Day one Samantha notices what I believe to be a big bird waddling across our paved street. Come to find out, from the new neighbors of course, it’s a wild peacock she’s chasing after! They live in the gully (whatever) below. She had half of my new neighbors out of their houses with her wild yelps. (Samantha’s, not the poor bird’s.) It was one way to meet everybody I guess.
A few nights later I’m awakened by the unmistakable cry of a wild animal. Well, to be perfectly honest, it sounded like a baby to me the first few times I heard it. But when my neighbors enlightened me again I soon found out that we have bold coyotes here too.
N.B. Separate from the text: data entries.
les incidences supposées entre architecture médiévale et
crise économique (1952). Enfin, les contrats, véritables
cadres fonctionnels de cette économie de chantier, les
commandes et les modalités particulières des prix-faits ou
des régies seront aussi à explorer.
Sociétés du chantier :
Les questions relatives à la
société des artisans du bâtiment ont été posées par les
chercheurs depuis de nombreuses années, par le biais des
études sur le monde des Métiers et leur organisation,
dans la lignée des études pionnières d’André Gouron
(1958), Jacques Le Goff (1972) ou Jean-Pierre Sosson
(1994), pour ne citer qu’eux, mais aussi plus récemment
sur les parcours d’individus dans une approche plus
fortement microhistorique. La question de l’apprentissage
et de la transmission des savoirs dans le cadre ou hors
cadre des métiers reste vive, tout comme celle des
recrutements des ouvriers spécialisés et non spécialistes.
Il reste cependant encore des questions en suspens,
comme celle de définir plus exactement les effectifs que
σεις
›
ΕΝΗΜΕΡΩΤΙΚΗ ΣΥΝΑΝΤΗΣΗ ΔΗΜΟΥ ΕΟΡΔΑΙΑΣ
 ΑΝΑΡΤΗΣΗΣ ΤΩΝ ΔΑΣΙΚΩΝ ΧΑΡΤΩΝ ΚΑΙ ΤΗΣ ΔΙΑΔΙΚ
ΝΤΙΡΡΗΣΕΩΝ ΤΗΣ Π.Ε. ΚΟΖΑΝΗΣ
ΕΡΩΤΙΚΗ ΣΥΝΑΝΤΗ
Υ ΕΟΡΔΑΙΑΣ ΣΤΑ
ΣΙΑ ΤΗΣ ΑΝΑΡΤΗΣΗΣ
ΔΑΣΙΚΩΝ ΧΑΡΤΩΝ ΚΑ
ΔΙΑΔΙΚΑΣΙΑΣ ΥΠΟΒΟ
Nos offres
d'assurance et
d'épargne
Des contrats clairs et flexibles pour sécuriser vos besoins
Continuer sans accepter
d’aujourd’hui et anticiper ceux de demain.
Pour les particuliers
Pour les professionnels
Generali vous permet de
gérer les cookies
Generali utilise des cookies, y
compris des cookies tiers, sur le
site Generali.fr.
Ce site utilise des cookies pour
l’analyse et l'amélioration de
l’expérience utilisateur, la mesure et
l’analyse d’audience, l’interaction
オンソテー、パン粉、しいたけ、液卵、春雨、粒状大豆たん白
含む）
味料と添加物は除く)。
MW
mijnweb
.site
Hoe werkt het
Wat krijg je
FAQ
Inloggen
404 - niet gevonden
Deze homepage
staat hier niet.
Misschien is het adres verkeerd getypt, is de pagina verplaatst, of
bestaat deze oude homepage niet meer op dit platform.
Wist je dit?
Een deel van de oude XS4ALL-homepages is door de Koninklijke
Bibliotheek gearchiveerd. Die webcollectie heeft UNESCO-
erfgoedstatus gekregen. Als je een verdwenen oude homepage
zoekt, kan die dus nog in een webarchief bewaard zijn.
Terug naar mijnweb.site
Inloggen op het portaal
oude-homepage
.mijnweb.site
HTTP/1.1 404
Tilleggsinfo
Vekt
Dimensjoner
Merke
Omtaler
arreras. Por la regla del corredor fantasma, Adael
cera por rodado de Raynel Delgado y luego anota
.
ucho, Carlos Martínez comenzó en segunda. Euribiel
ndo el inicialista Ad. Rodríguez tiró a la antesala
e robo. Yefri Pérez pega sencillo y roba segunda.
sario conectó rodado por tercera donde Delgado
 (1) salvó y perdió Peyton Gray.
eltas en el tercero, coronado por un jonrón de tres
I confirmed it by logging onto the Internet in search of coyote sounds and there it was under “long howl”.
Okay so I have a tall fence around my property they won’t jump over, an even larger German Shepherd and Samantha knows not to approach strange dogs. I can deal with it. Just when I thought it was over I saw, what could only be, a millipede in my shower! It was just a million-legged baby one so I decided to heed Pauline Harte’s advice and leave it alone. It disappeared the next day and I’m left with nightmares of where it will appear next, at it’s full, adult, slithering, undoubtedly thicker growth. Luckily Samantha still requires adult supervision in the bath but what about her wimp of a mother?
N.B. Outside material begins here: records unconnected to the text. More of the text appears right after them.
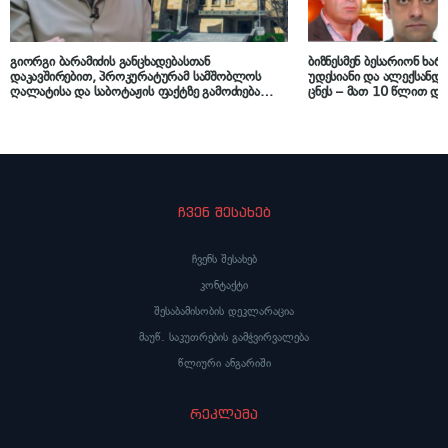
გიორგი ბარამიძის განცხადებასთან
ბიზნესმენ ბესარიონ ხარ
დაკავშირებით, პროკურატურამ სამშობლოს
უდესიანი და ალექსანდრ
ღალატისა და საბოტაჟის ფაქტზე გამოძიება
ცნეს – მათ 10 წლით და
დაიწყო
მიესაჯათ
ჩვენ შესახებ
ჩვენს შესახებ
კონტაქტი
შესაბამისობის დეკლარაცია
მაუწ. საკუთრების გამჭვირვალება
წლიური ანგარიში
რეკლამა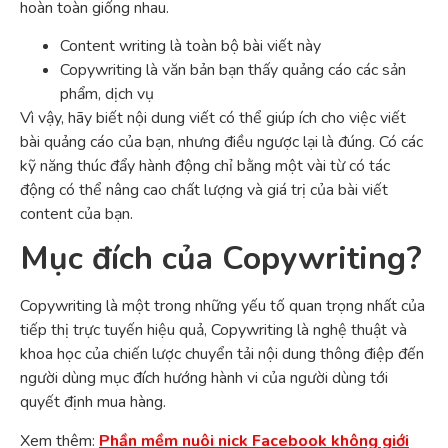
hoàn toàn giống nhau.
Content writing là toàn bộ bài viết này
Copywriting là văn bản bạn thấy quảng cáo các sản
phẩm, dịch vụ
Vì vậy, hãy biết nội dung viết có thể giúp ích cho việc viết
bài quảng cáo của bạn, nhưng điều ngược lại là đúng. Có các
kỹ năng thúc đẩy hành động chỉ bằng một vài từ có tác
động có thể nâng cao chất lượng và giá trị của bài viết
content của bạn.
Mục đích của Copywriting?
Copywriting là một trong những yếu tố quan trọng nhất của
tiếp thị trực tuyến hiệu quả, Copywriting là nghệ thuật và
khoa học của chiến lược chuyển tải nội dung thông điệp đến
người dùng mục đích hướng hành vi của người dùng tới
quyết định mua hàng.
Xem thêm:
Phần mềm nuôi nick Facebook không giới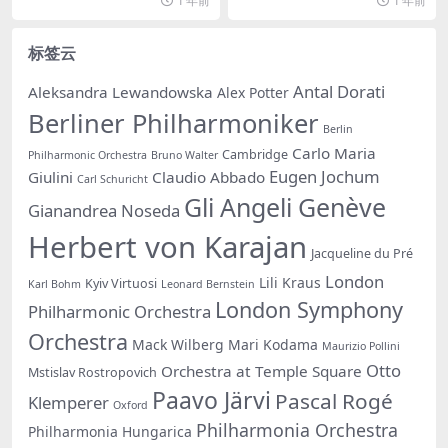
1 年前
1 年前
标签云
Antal Dorati
Aleksandra Lewandowska
Alex Potter
Berliner Philharmoniker
Berlin
Carlo Maria
Cambridge
Philharmonic Orchestra
Bruno Walter
Eugen Jochum
Giulini
Claudio Abbado
Carl Schuricht
Gli Angeli Genève
Gianandrea Noseda
Herbert von Karajan
Jacqueline du Pré
London
Lili Kraus
Kyiv Virtuosi
Karl Bohm
Leonard Bernstein
London Symphony
Philharmonic Orchestra
Orchestra
Mack Wilberg
Mari Kodama
Maurizio Pollini
Otto
Orchestra at Temple Square
Mstislav Rostropovich
Paavo Järvi
Pascal Rogé
Klemperer
Oxford
Philharmonia Orchestra
Philharmonia Hungarica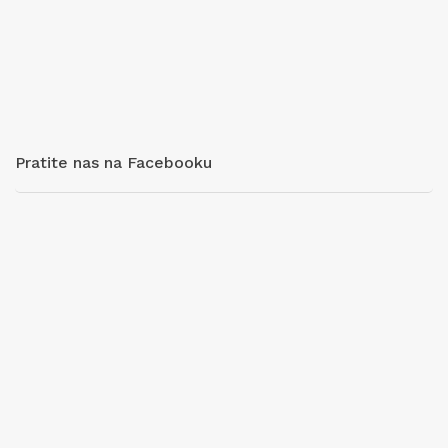
Pratite nas na Facebooku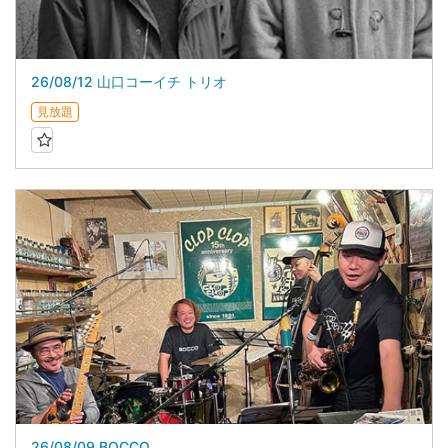
26/08/12 山口コーイチ トリオ
見放題
26/08/09 BOCCO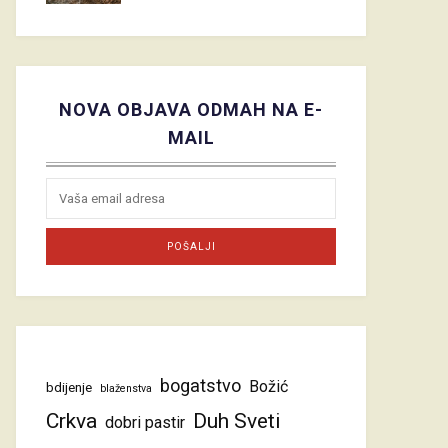
NOVA OBJAVA ODMAH NA E-
MAIL
bogatstvo
Božić
bdijenje
blaženstva
Crkva
Duh Sveti
dobri pastir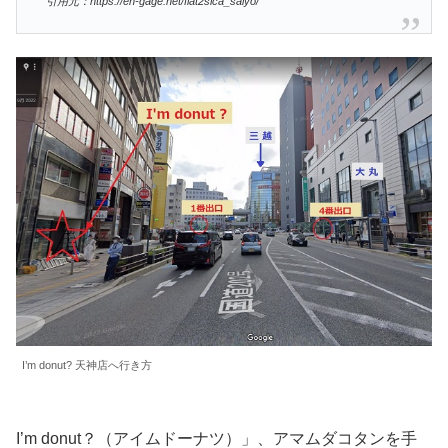
引用元：https://en-gage.net/fiat2sica_saiyo/
I’m donut? 天神店へ行き方
I’m donut？（アイムドーナツ）」、アマムダコタンを手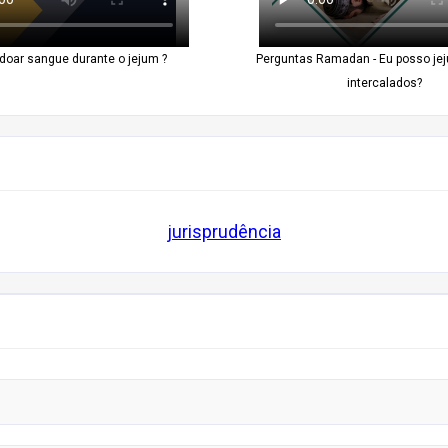
doar sangue durante o jejum ?
Perguntas Ramadan - Eu posso jej
intercalados?
jurisprudência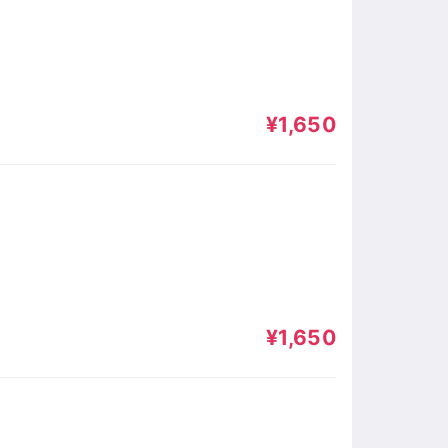
¥1,650
¥1,650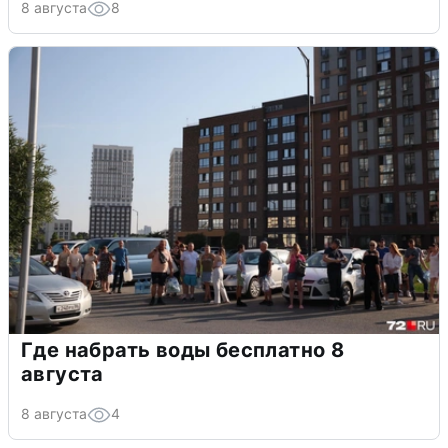
8 августа
8
Где набрать воды бесплатно 8
августа
8 августа
4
Then I saw a really big, black, eight-legged, bug next to my spa. As it tipped it’s back end up toward me I remembered my mom identifying it’s type during one of our family hikes in Hasley Canyon. “Stink bug!” I yelled, and Eddie, firefighter-paramedic-extraordonairre came to my aid and squished it beneath his hi-top sneakers. Sorry Pauline.
Really, I love my new neighbors and house. I’m just a little timid around all this nature I’m suddenly forced to habitat with. Except for my baby owl of course. And all of the small birds. You see the previous owners had built large windows and a outdoor deck with their master bedroom. Every night I am lulled to sleep by the gentle “who, who whooo” of my little owl (Thank God I’ve never seen him or those eyes would keep me up all night.) and awakened by bird songs in the morning.
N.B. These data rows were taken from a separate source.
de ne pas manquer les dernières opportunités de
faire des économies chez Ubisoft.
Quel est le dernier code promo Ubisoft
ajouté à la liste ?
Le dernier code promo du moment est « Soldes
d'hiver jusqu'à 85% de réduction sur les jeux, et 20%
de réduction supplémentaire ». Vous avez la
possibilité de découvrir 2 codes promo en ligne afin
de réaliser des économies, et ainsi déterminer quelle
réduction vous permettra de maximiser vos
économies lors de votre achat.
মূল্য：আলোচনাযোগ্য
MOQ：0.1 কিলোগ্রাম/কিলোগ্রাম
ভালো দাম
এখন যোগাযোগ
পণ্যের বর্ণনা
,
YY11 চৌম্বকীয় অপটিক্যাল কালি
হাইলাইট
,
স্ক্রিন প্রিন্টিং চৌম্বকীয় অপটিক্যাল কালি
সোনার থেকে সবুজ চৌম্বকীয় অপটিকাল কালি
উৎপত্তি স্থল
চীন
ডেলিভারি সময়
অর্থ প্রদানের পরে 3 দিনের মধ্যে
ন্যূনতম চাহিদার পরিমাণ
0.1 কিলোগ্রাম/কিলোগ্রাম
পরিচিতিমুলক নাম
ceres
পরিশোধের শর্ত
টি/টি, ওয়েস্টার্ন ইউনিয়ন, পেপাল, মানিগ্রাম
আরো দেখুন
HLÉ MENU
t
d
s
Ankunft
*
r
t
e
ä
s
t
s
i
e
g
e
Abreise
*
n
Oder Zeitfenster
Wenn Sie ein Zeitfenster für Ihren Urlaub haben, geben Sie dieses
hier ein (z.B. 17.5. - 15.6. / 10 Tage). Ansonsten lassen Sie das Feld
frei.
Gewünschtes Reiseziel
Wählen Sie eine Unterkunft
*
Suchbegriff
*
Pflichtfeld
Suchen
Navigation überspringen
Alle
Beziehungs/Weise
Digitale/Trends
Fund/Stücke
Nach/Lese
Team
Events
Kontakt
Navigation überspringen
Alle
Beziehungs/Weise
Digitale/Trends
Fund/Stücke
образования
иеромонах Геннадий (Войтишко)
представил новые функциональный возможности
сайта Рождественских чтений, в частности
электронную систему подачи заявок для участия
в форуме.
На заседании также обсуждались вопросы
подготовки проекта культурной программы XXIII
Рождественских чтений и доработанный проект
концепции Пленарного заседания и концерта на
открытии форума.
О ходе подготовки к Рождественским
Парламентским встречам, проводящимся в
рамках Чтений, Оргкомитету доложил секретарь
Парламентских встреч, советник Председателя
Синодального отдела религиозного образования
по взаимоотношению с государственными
In the long mornings, when Ed has left for work at 5:30 AM and Samantha comes in to cuddle around six we listen and watch the sun try and wrestle it’s way through the thick branches of our trees.
I think this big city girl will come around but in the meantime feel free to tell me how many coyotes there are in a pack and just how bold they can be. Also, what’s your vote for my front yard? So far I’ve got my eye on Bobbi’s wheelbarrow. Do you think she’ll believe me when I tell her some bold, wild animal made off with it in the wee small hours?